Some beekeepers were forced to hand-feed their bees with sugar syrup solutions even during the summer months just to keep them going.
“I was feeding them in June and July when they should have been going out into gardens and farms,” Mr Walker-Moore said. “Sugar water is usually a kilo of sugar mixed with a litre of water and it’s a substitute for what the bees would usually collect themselves.
“Most of us tend to be more vigilant when we have weather like this, so there is no real danger of starvation.
“Gone are the days when the old school beekeepers would check on them twice a year – these days we take a lot more care.”
Mr Walker-Moore said the honey bees would usually be fed heavily during September and October so they had sufficient stores to see them through the winter.
Colder weather is needed so the bees are not tempted to try foraging and use up that energy too soon.
“Anything under about 8C and they won’t go out,” he explained.
Despite the difficulties currently facing beekeepers, membership of the West Norfolk Association has soared in recent years, with people of all ages and backgrounds increasingly keen to get involved.
When Mr Grant joined five years ago, there were about 85 members.
Today, there are about 230 members from across Norfolk, parts of Lincolnshire and Cambridgeshire and its training courses are fully-booked.

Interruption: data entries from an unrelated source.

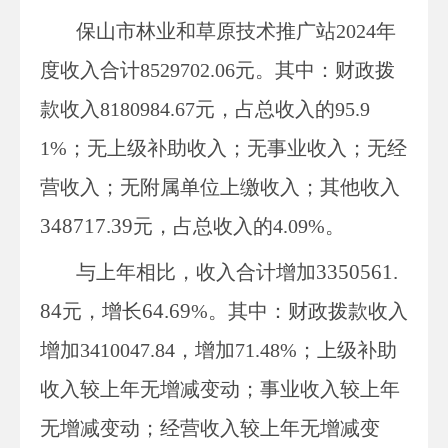
保山市林业和草原技术推广站
2024
年
度收入合计8529702.06
元
。其中：财政拨
款收入8180984.67
元
，占总收入的
95.9
1
%；
无上级补助收入；无事业收入；无经
营收入；无附属单位上缴收入
；其他收入
348717.39
元
，占总收入的
4.09
%。
3350561.
与上年
相比，
收入合计
增加
84
64.69
元，增长
%
。其中：
财政拨款收入
增加
3410047.84，增加71.48%
；
上级补助
收入
较上年无增减变动
；事业收入
较上年
无增减变动
；经营收入
较上年无增减变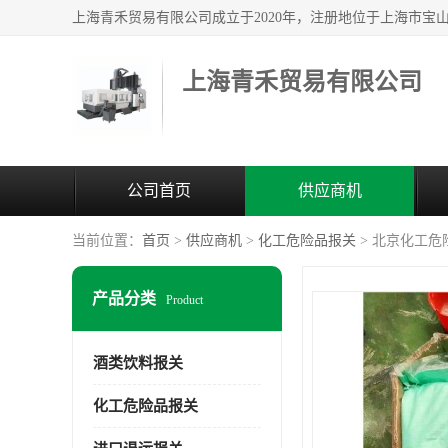
上海青禾贸易有限公司
公司首页
供应商机
当前位置：
首页
>
供应商机
>
化工危险品报关
> 北京化工危
产品分类
Product
酒类饮料报关
化工危险品报关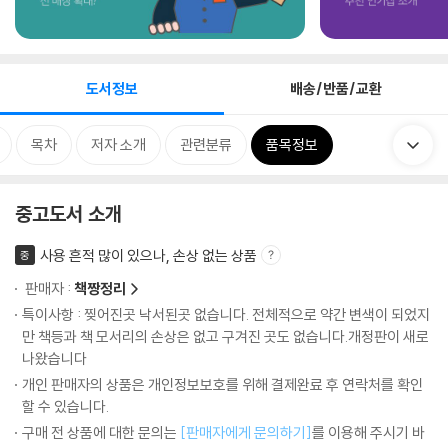
도서정보
배송/반품/교환
목차
저자 소개
관련분류
품목정보
중고도서 소개
사용 흔적 많이 있으나, 손상 없는 상품
중
판매자 :
책짱정리
특이사항 : 찢어진곳 낙서된곳 없습니다. 전체적으로 약간 변색이 되었지
만 책등과 책 모서리의 손상은 없고 구겨진 곳도 없습니다.개정판이 새로
나왔습니다
개인 판매자의 상품은 개인정보보호를 위해 결제완료 후 연락처를 확인
할 수 있습니다.
구매 전 상품에 대한 문의는
[판매자에게 문의하기]
를 이용해 주시기 바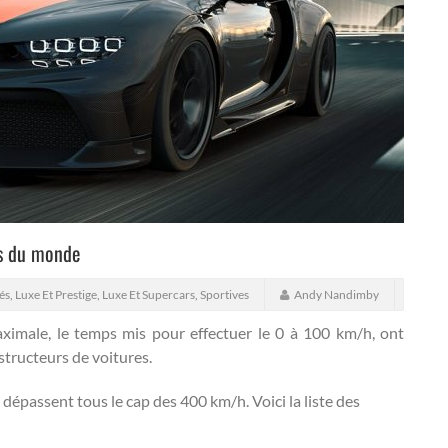
es du monde
és
,
Luxe Et Prestige
,
Luxe Et Supercars
,
Sportives
Andy Nandimby
imale, le temps mis pour effectuer le 0 à 100 km/h, ont
structeurs de voitures.
 dépassent tous le cap des 400 km/h. Voici la liste des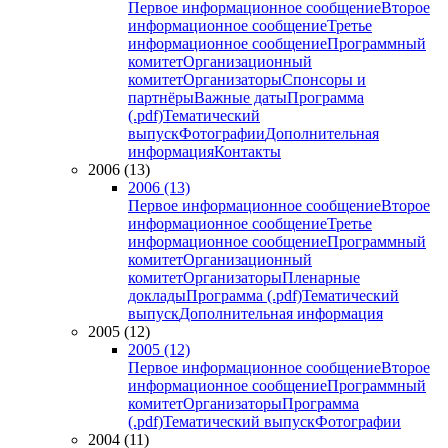
Первое информационное сообщение
Второе
информационное сообщение
Третье
информационное сообщение
Программный
комитет
Организационный
комитет
Организаторы
Спонсоры и
партнёры
Важные даты
Программа
(.pdf)
Тематический
выпуск
Фотографии
Дополнительная
информация
Контакты
2006 (13)
2006 (13)
Первое информационное сообщение
Второе
информационное сообщение
Третье
информационное сообщение
Программный
комитет
Организационный
комитет
Организаторы
Пленарные
доклады
Программа (.pdf)
Тематический
выпуск
Дополнительная информация
2005 (12)
2005 (12)
Первое информационное сообщение
Второе
информационное сообщение
Программный
комитет
Организаторы
Программа
(.pdf)
Тематический выпуск
Фотографии
2004 (11)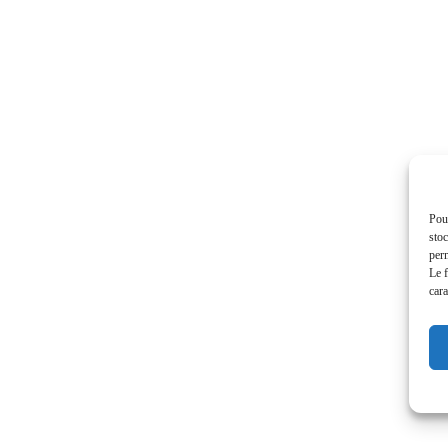
Pour
stoc
perm
Le f
cara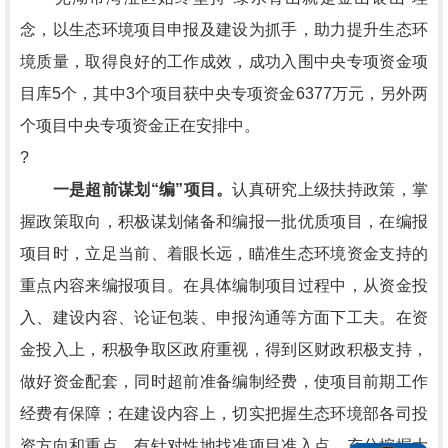
念，以生态环境项目申报及建设为抓手，助力提升生态环
境质量，取得良好的工作成效，成功入围中央专项资金项
目库5个，其中3个项目获中央专项资金6377万元，另外两
个项目中央专项资金正在安排中。
?
一是超前谋划“编”项目。
认真研究上级扶持政策，掌
握政策取向，积极谋划储备和编报一批优质项目，在编报
项目时，立足当前、着眼长远，瞄准生态环境资金支持的
重点内容来编报项目。在具体编制项目过程中，从资金投
入、建设内容、论证包装、申报沟通等方面下工夫。在资
金投入上，积极争取区政府重视，得到区财政积极支持，
做好资金配套，同时超前准备编制经费，使项目前期工作
经费有保障；在建设内容上，切实把握生态环境部各司投
资方向和重点，有针对性地找准项目准入点，充分挖掘大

He puts the increase down to the association’s self-promotion at various events including the Sandringham Flower Show, but also the worldwide publicity surrounding honey bee health, particularly the varroa mite.
“It will probably help bees in the long-run because we are educating people,” Mr Walker-Moore added.
“You have to try beekeeping first. When people are interested in joining, one of us will take them out and show them inside a hive.
“It’s not everyone’s cup of tea and once you get a few thousand bees flying around you it can be a different story.”